This suit was brought in 1971 by inmates of the old Suffolk County jail at Charles Street. The inmates alleged that the incarceration of pretrial detainees in the Charles Street Jail violated the Constitution. The Charles Street Jail was originally designed to house one prisoner per cell, but it was the practice at the time this suit was brought to double-cell prisoners. In his June 20, 1973 opinion and order, Judge Garrity held that

[a]s a facility for the pretrial detention of presumptively innocent citizens, Charles Street Jail unnecessarily and unreasonably infringes upon their most basic liberties, among them the rights to reasonable freedom of motion, personal cleanliness, and personal privacy. The court finds and rules that the quality of incarceration at Charles Street is “punishment” of such a nature and degree that it cannot be justified by the state’s interest in holding defendants for trial: and therefore it violates the due process clause of the Fourteenth Amendment.
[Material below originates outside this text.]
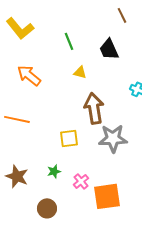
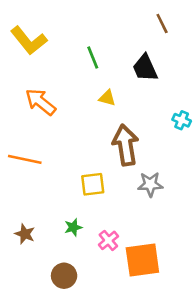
gray star: (113, 138) -> (150, 184), size x0.7
brown star: (17, 176) -> (25, 234), size x0.7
Inmates of Suffolk County Jail v. Eisenstadt, 360 F.Supp. 676, 686 (D.Mass.1973). The very first element of relief in the final judgment entered by Judge Garrity pursuant to his opinion was a permanent injunction against double-celling at Charles Street Jail. Id. at 691. Defendants were also enjoined from holding any detainees at the Charles Street Jail after June 30, 1976. Id.

Defendants were unable to produce a plan for a new jail within the time set by the court. By order of June 30, 1977, Judge Garrity set a firm date for the closing of the old jail. While an appeal of that order was pending before the First Circuit, plaintiffs informed the Court of Appeals that they would agree to a further delay in exchange for an enforceable commitment by the defendants to adopt and execute a plan for construction of a new jail, within a reasonable time and according to specified *563 criteria. The Court of Appeals adopted this proposal and stayed the order closing the old jail until March 3, 1978, to give the parties an opportunity to submit a plan.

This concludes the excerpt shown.